Morgan Stanley and Credit Suisse are launching an $850 million term loan for Asurion with a call at 11:00 a.m. EDT tomorrow, sources said.

Proceeds will refinance Asurion’s amortizing, covenant-lite first-lien term loan due 2017 and fund general corporate purposes, which may include – but are not limited to – refinancing the existing holdco loan, funding return of capital to shareholders and potential acquisitions, and paying related fees and expenses, sources said.

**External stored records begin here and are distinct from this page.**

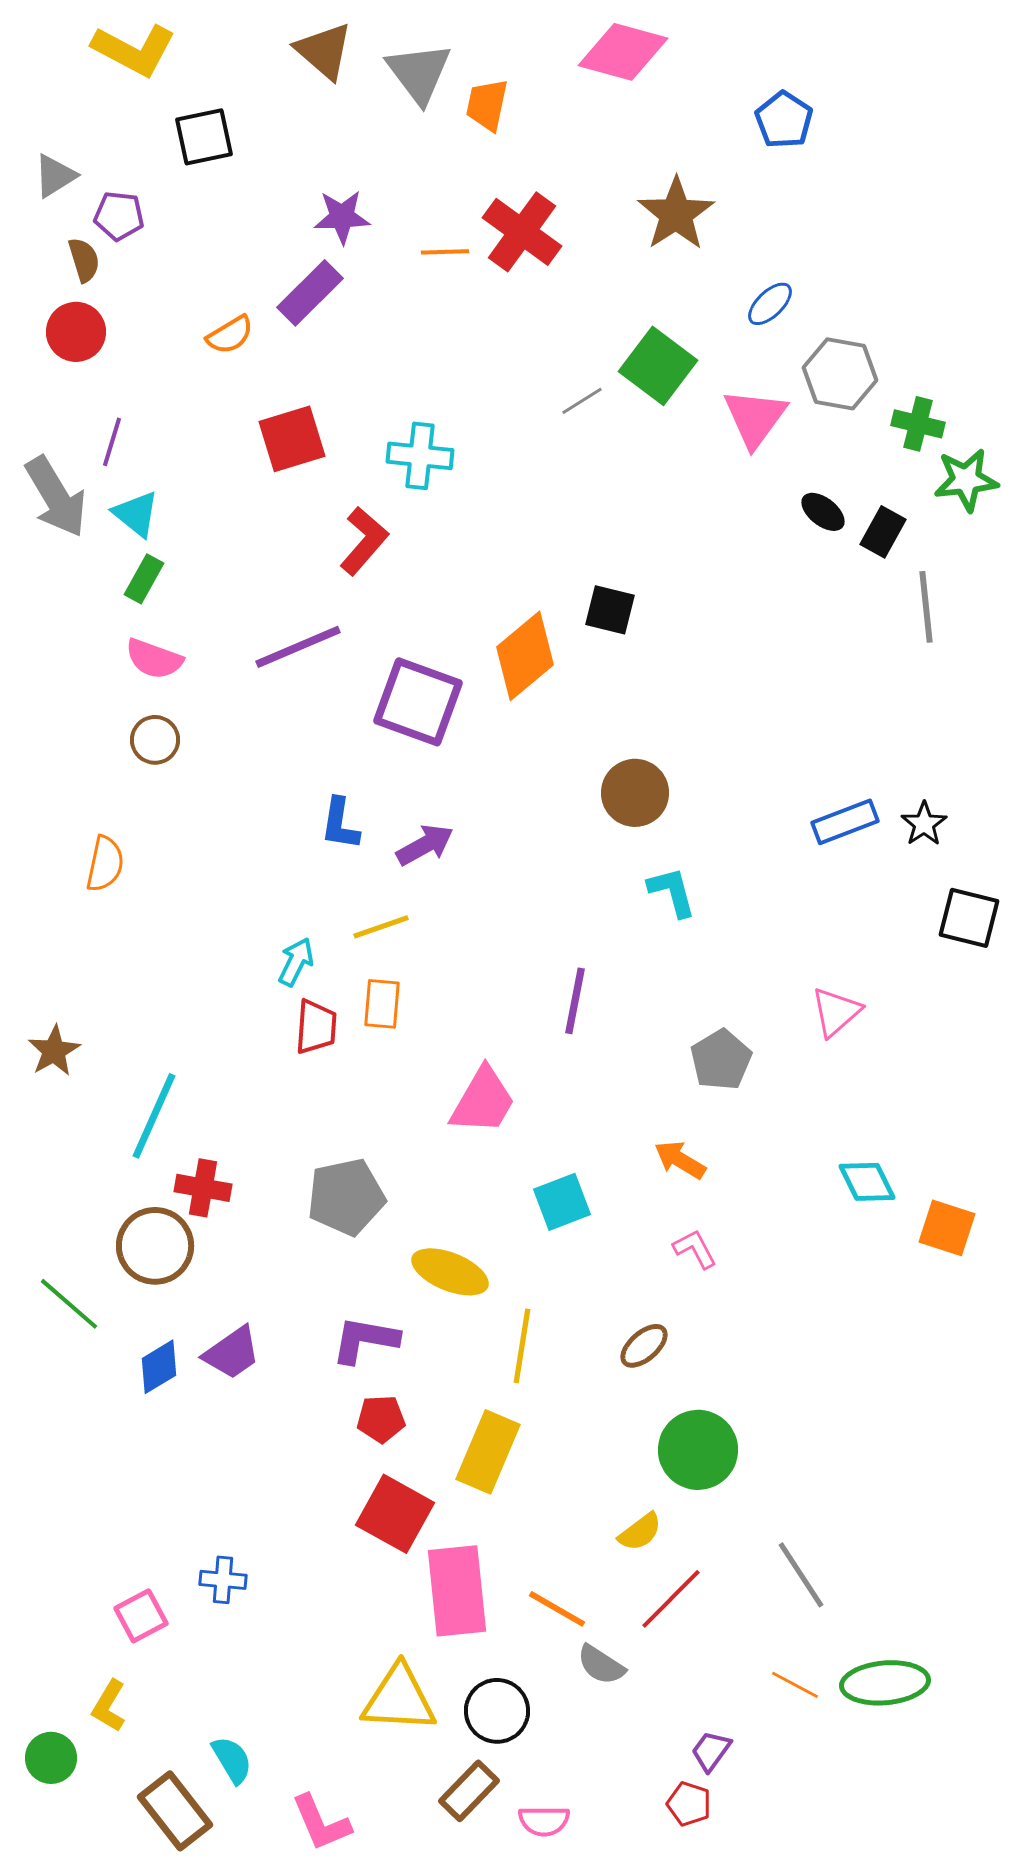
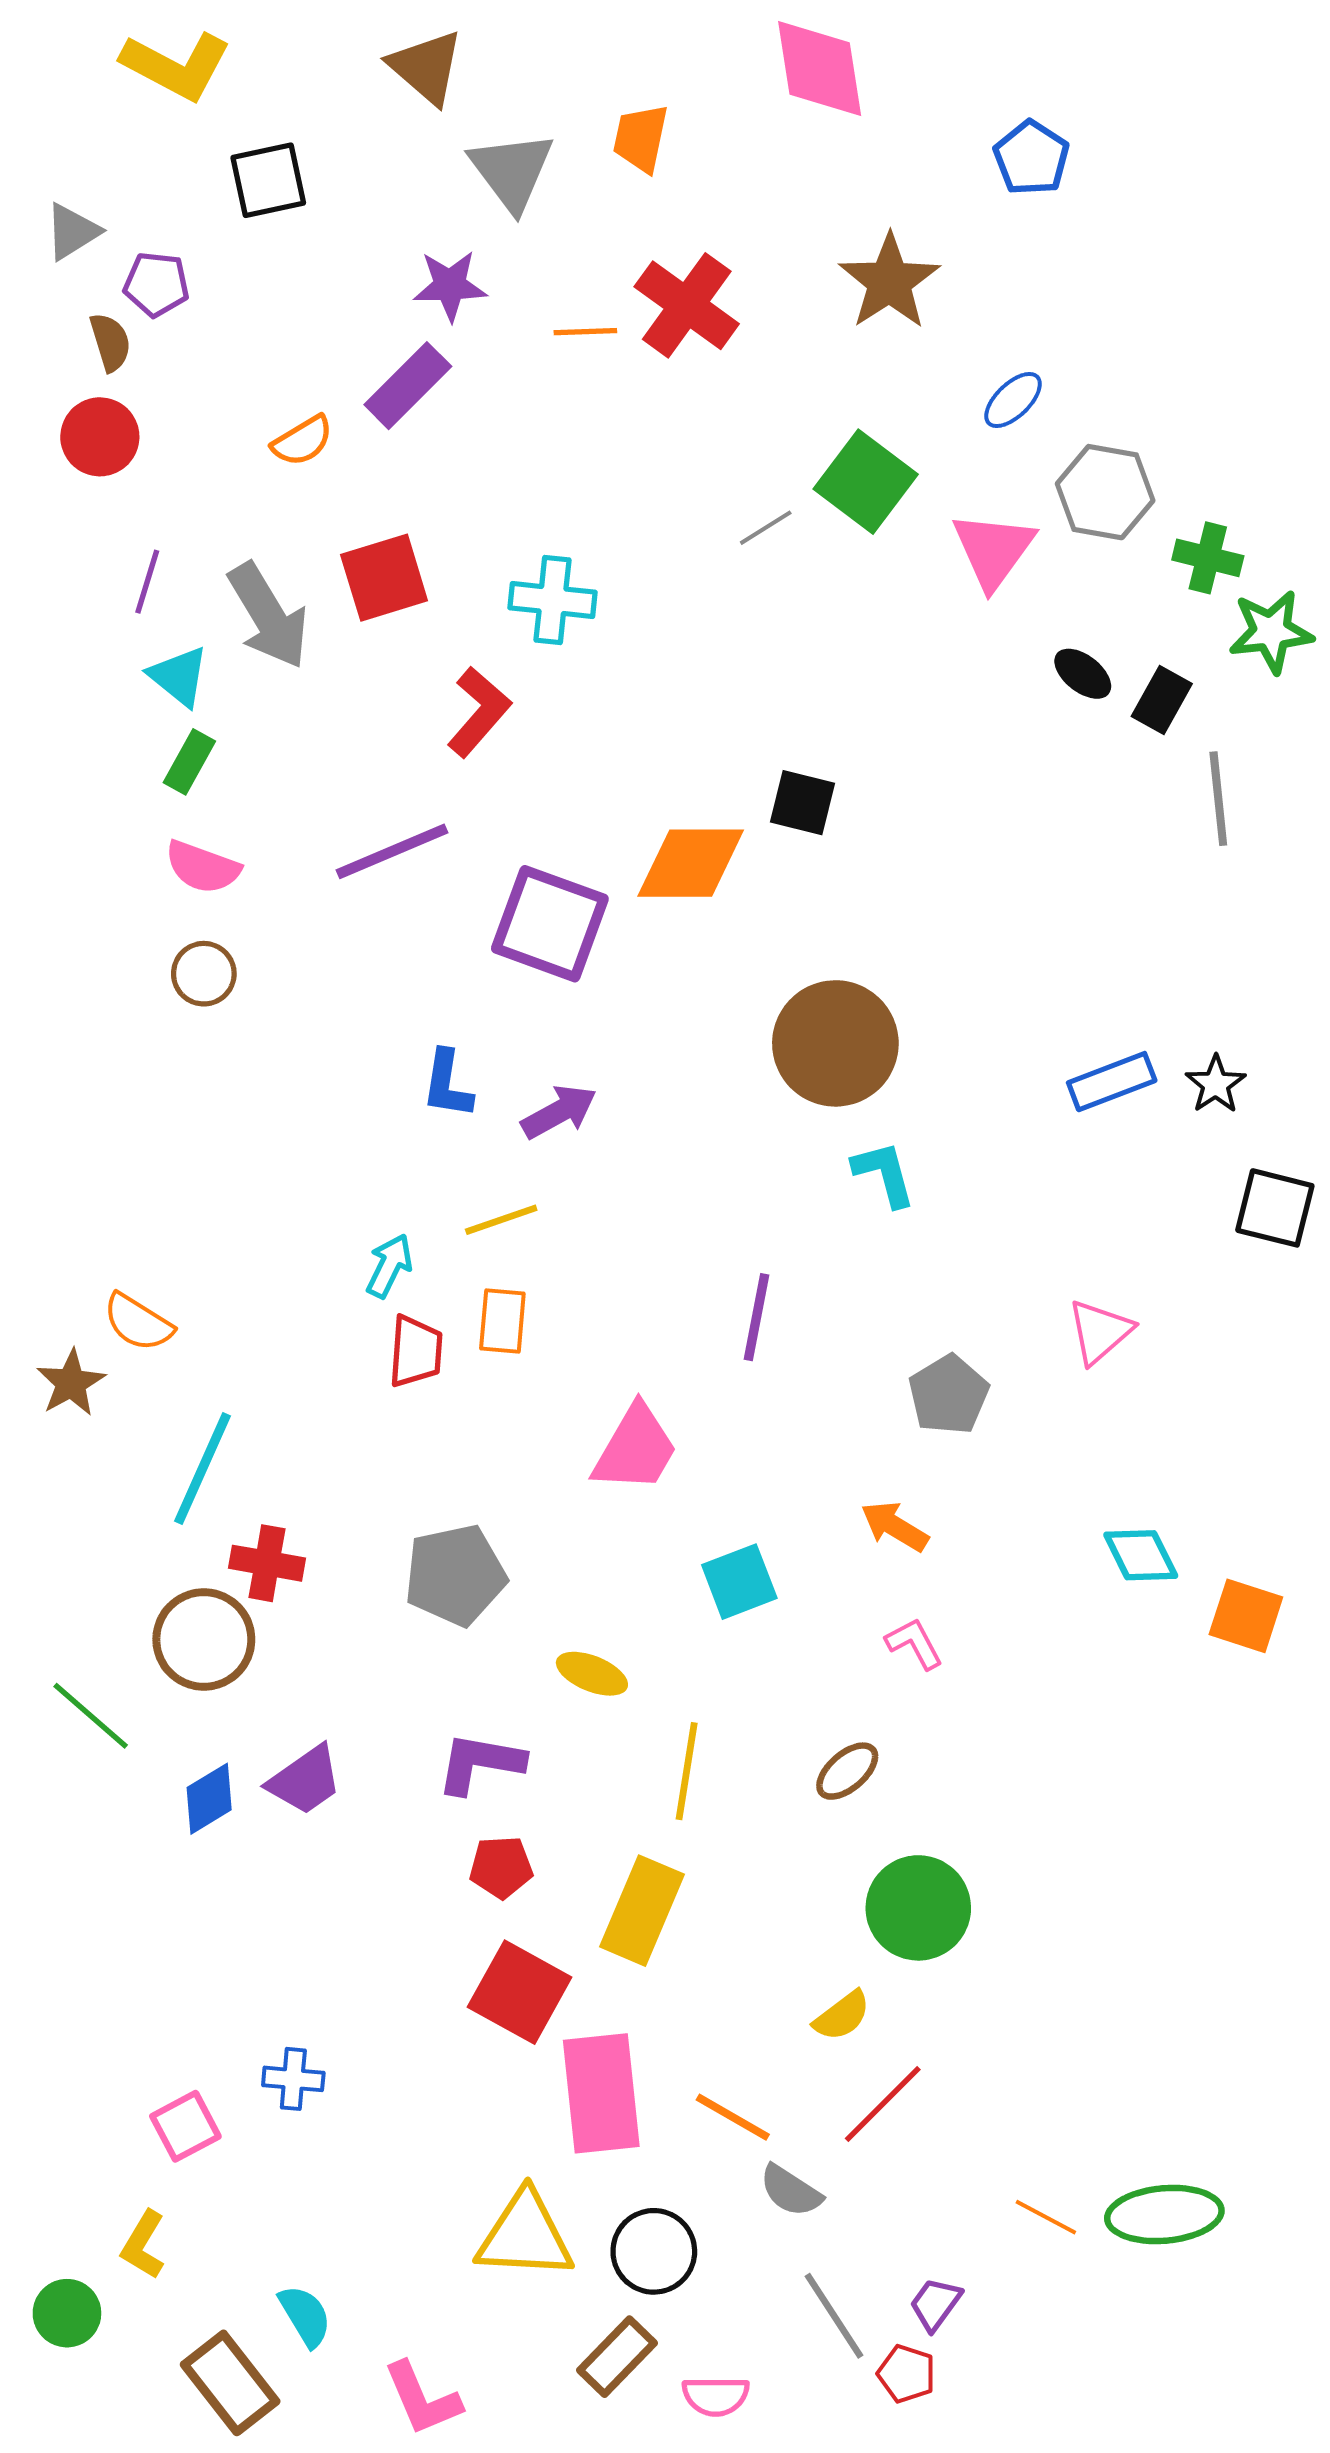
pink diamond: (623, 52) -> (820, 68), turned 66
gray triangle: (419, 73) -> (512, 171), moved
gray arrow: (56, 497) -> (268, 616), moved
orange diamond: (525, 656) -> (691, 863), turned 40
brown circle: (635, 793) -> (835, 1043), size x1.4
orange semicircle: (105, 864) -> (138, 1322), moved, turned 110
yellow ellipse: (450, 1272) -> (592, 1674), size x0.7
gray line: (801, 1575) -> (834, 2316), moved

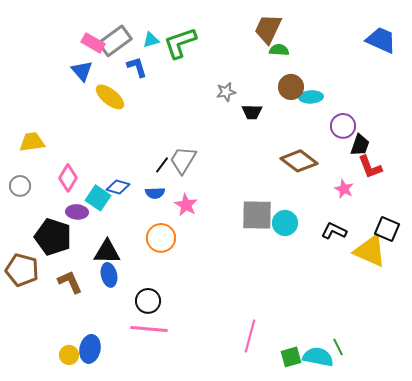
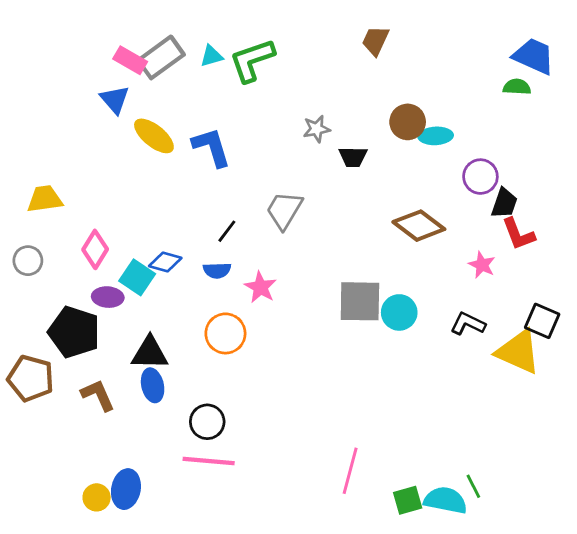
brown trapezoid: (268, 29) -> (375, 41), size x0.7
green semicircle: (279, 50) -> (517, 87), moved
blue L-shape: (137, 67) -> (211, 147), moved, size x1.4
gray trapezoid: (183, 160) -> (284, 210), moved

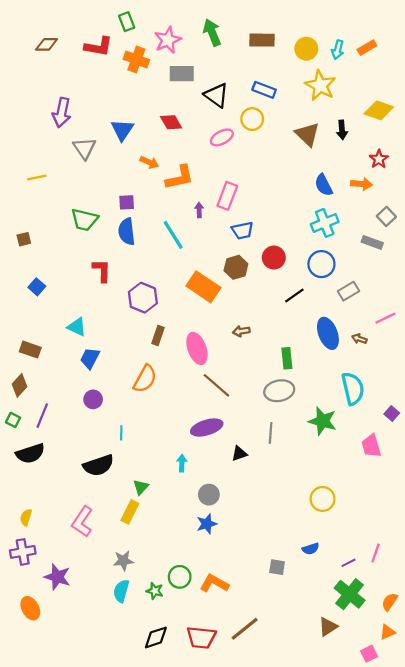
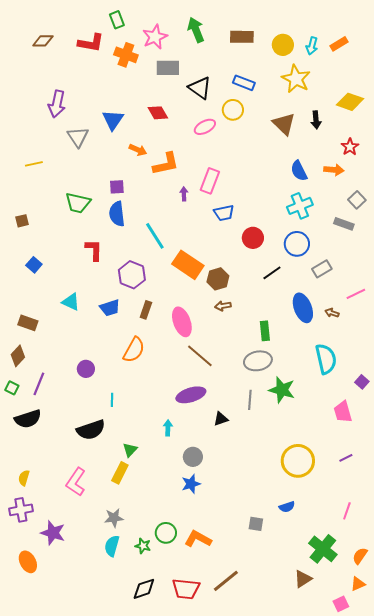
cyan line: (173, 235) -> (155, 236), moved
brown hexagon: (236, 267) -> (218, 279), moved
blue trapezoid: (90, 358) -> (110, 308), moved, turned -135
green star: (323, 421) -> (282, 390), moved
yellow circle: (323, 499) -> (298, 461), size x1.4
purple line: (349, 563) -> (346, 458), moved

Asurion in February tapped the market for a $3.9 billion covenant-lite term loan due May 2019, which priced at L+325 with a 1.25% LIBOR floor, and includes one year of 101 soft-call protection.

Bank of America Merrill Lynch, Barclays, Credit Suisse, Deutsche Bank, Goldman Sachs, and Morgan Stanley arranged the loan, which cleared at the wide end of 99.5-99.75 guidance.

The $1 billion, 7.5-year unsecured holdco term loan is priced at L+950, with a 1.5% LIBOR floor. The loan, which was placed in February 2012, is non-callable for two years. The deal has a contingent cash-pay structure.

Asurion is rated B+/Ba3, while the first-lien loan is rated B+/Ba2. Standard & Poor’s has assigned a 3 recovery rating.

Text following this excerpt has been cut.